'We've got to work together', so says one Anti-Slavery group in Cheshire, who have been working across denominations for five years to raise awareness of modern slavery in their area.
Five years ago, a group of Christians living in Cheshire began a journey. From different churches, and different walks of life, they didn’t have a lot in common. Except for one thing: they had heard about modern slavery, and they wanted to do something about it.
They began to pray together, earnestly asking God what their next steps should be. From their prayers and conversations there emerged a consensus – whatever they did, they needed to do it together. One group member, who has been involved in the work since the beginning, explains why:
“We felt that we had to work across all denominations and faiths and people of none because otherwise we would be cutting across each other, not using our limited resources to maximum effectiveness. Therefore we don’t see it as Church of England, Methodist, or Baptist, we see it as the corporate church on earth working on this together, across all denominations.”
After building the foundation of the group with prayer, they decided to increase their knowledge of the issue by inviting a senior member of the Salvation Army to speak to them. They then held a forum, where Major Anne Read, who runs the Salvation Army’s work on modern slavery, spoke. It was attended by people from all across the North-West and helped them to galvanise their mission. They decided to focus on awareness raising and raising money to support the victims of modern slavery.
They spoke at men’s breakfasts, women’s evenings, WI meetings, youth groups, and coffee mornings. More people began to come on board, particularly young people who took on some of the speaking engagements – building their own skills and spreading the word about modern slavery at the same time!
As their volunteer base grew, as well as recognition within the area, the opportunities they were offered began to grow too. The group has been surprised at the help they have received from local people. They held a pop-up charity shop in a recently vacated shop on the high street, selling donated items to raise money for charities working with survivors, as well as raising awareness with shoppers. They couldn’t get any of the churches to cover the insurance, but incredibly the owner of the shop offered to foot the bill.

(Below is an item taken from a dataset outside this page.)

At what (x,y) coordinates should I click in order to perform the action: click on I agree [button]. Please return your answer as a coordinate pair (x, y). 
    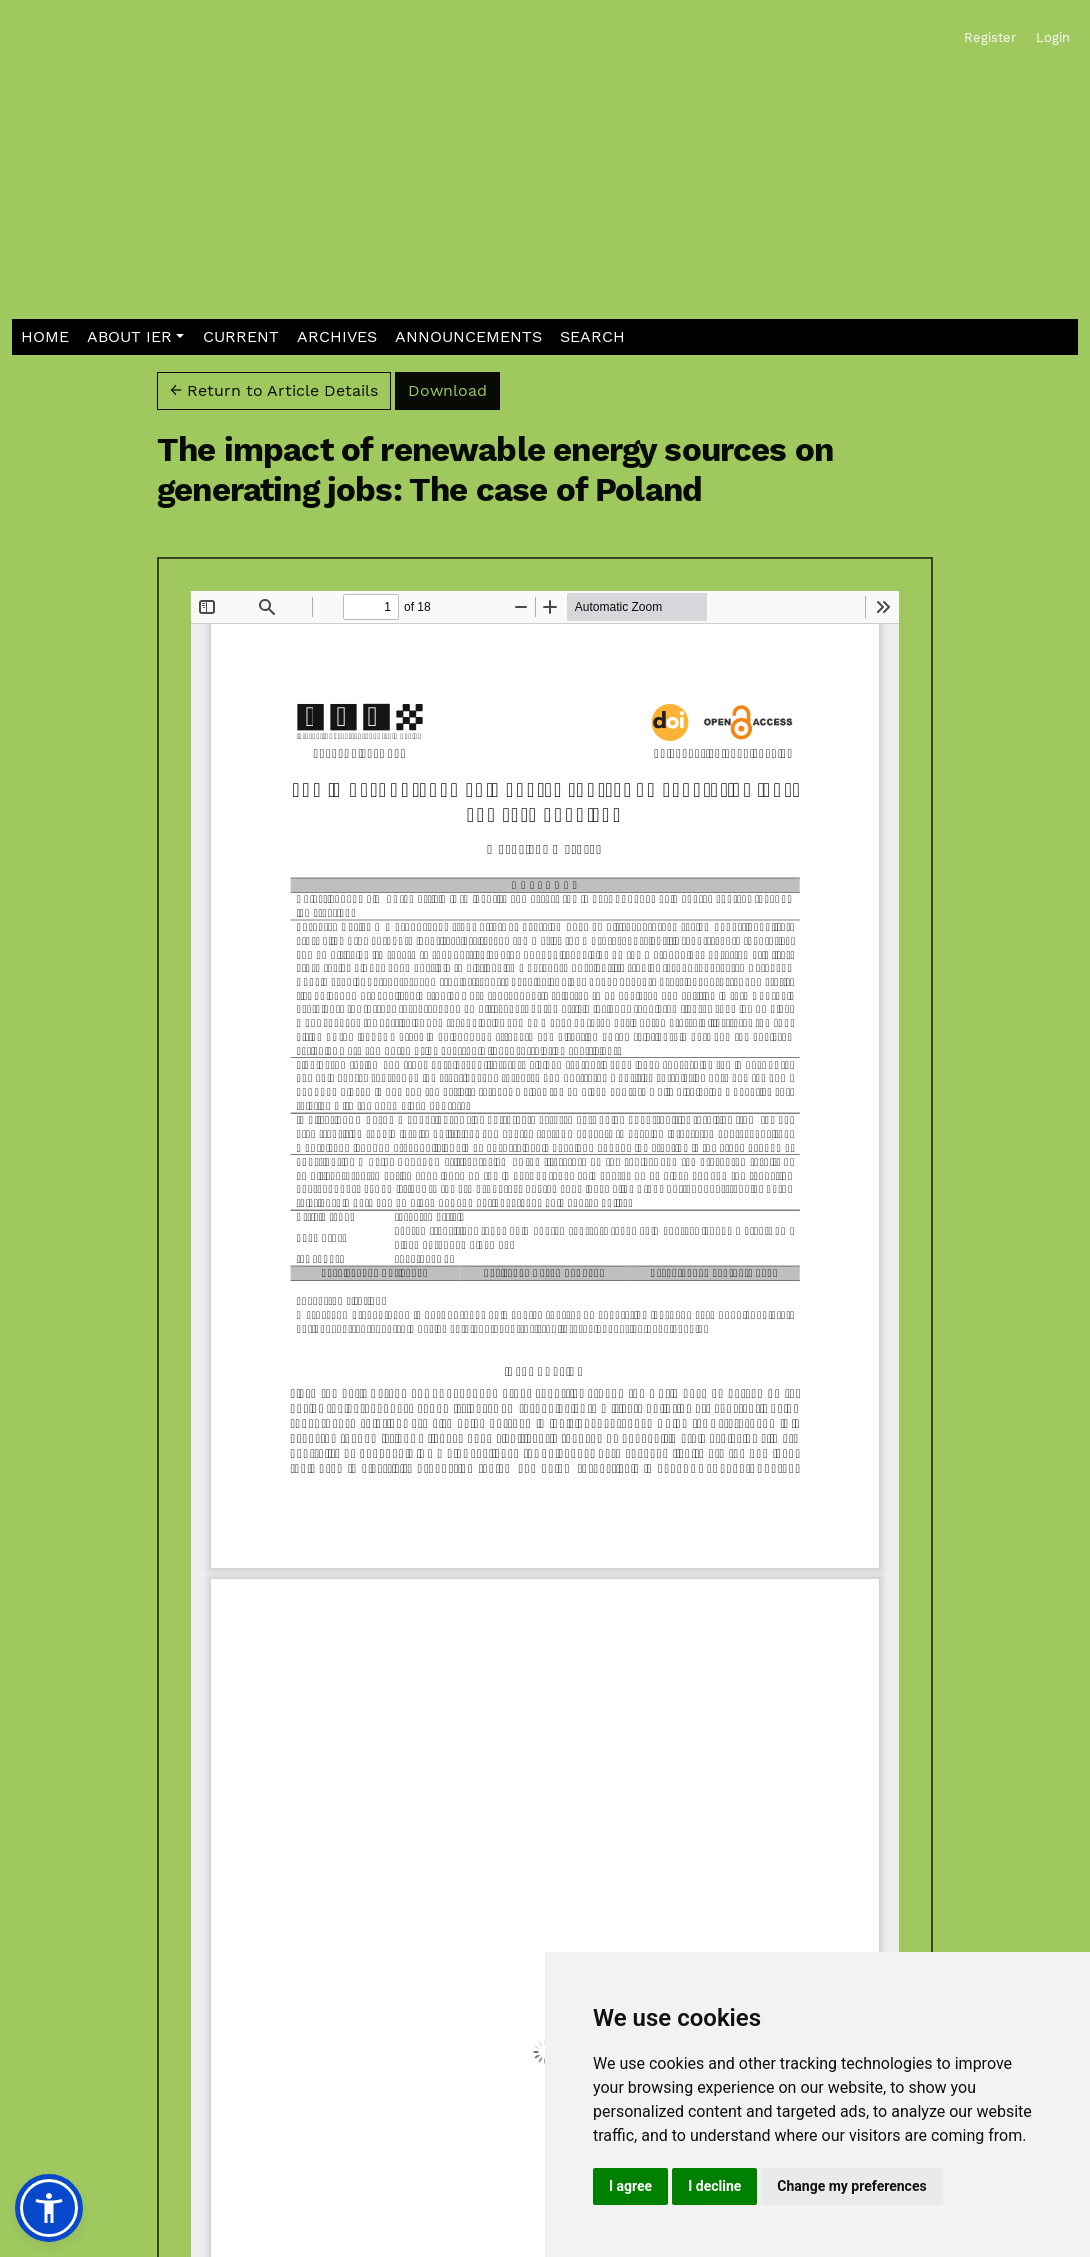
    Looking at the image, I should click on (630, 2186).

They were even able to borrow tills from the shop opposite, and the shop's staff trained the volunteers in how to use them!
They see the church as part of the community and have collaborated wherever possible, going in with the Soroptomists on a tent at the County Show, where they gave out leaflets and hosted Stop the Traffik's Gift Box.
To make sure the project is sustainable, from the beginning they have always safeguarded the time and welfare of their volunteers. All the projects they do have a beginning and an end, so people know they’re not committing forever. And they try and fit round schedules as much as possible. If someone only has an hour to give in between doing their shopping and getting to work, then they will find something to fill that hour, and no more!
They advise anyone who wants to start their own Anti-Slavery group to take the time to get acquainted with what is going on in their area first. Don’t rush into intervention, but instead see who is doing what, and why. As the group leader says, “no one group is going to solve modern slavery, so we’ve all got to work together”.